Black Juice is the first collection of short stories by Australian writer Margo Lanagan. It was released in paperback by Allen and Unwin in 2004, and features the author's widely anthologised short story "Singing My Sister Down", which won the 2005 World Fantasy Award for Best Short Story.

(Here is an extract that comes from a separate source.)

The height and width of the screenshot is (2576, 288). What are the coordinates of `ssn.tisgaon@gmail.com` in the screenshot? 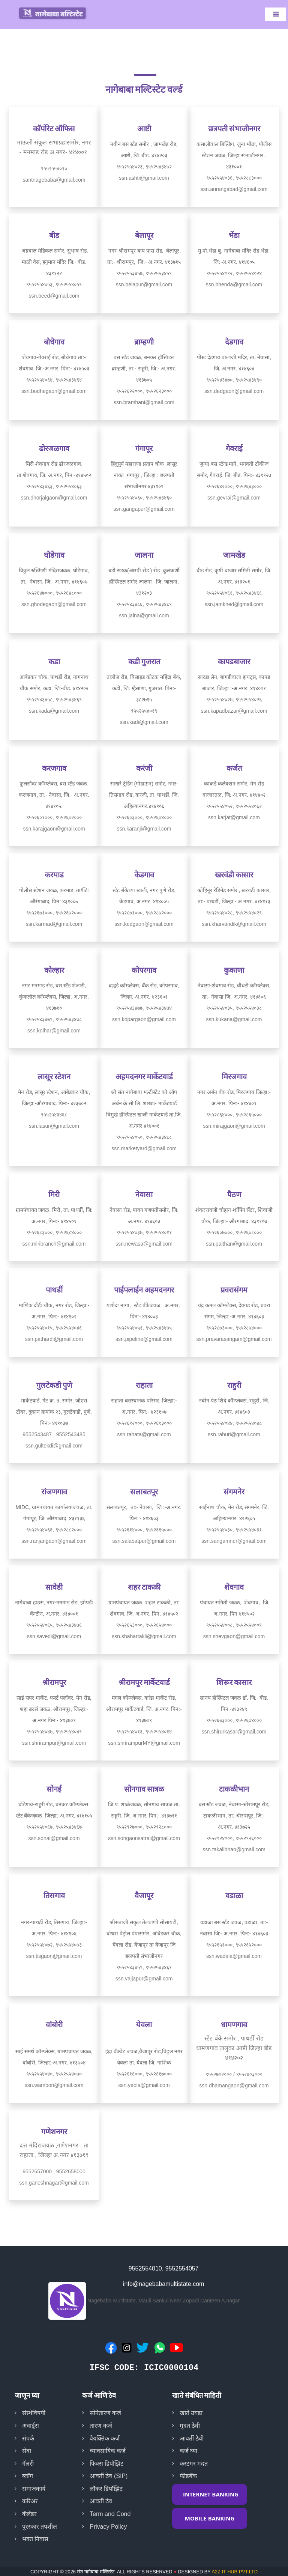 It's located at (54, 1956).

The collection includes 10 original short stories by the author that fall into the fantasy, science fiction, horror and young adult genres. It won the 2004 Victorian Premier's Prize for Writing for Young Adults, and the 2005 World Fantasy Award for Best Collection.

==Contents==
- "Singing My Sister Down" – winner of World Fantasy Award, Ditmar Award, and Aurealis Award
- "My Lord's Man"
- "Red Nose Day"
- "Sweet Pippit"
- "House of the Many"
- "Wooden Bride"
- "Earthly Uses"
- "Perpetual Light"
- "Yowlinin"
- "Rite of Spring"

==Awards==

- 2004 Victorian Premier's Prize for Writing for Young Adults – winner
- 2004 Queensland Premier's Literary Awards — Best Young Adult Book – shortlisted
- 2005 World Fantasy Award for Best Collection – winner
- 2005 Ditmar Award Best Collected Work – winner
- 2005 The Courier-Mail Book of the Year Award – shortlisted
- 2005 New South Wales Premier's Literary Awards — Christina Stead Prize for Fiction – shortlisted
- 2006 Michael L. Printz Award for Excellence in Young Adult Literature – honour book

==Critical reception==
- Colin Greenland in The Guardian called the stories "remarkable, luminous, mysterious", and concluded that "In Lanagan's hands the implications of words and phrases, the meanings folded into them, balloon out into landscapes as complex and interrelated and hence indeterminate as life itself: life in Indonesia or New South Wales, the past or the future or anywhere."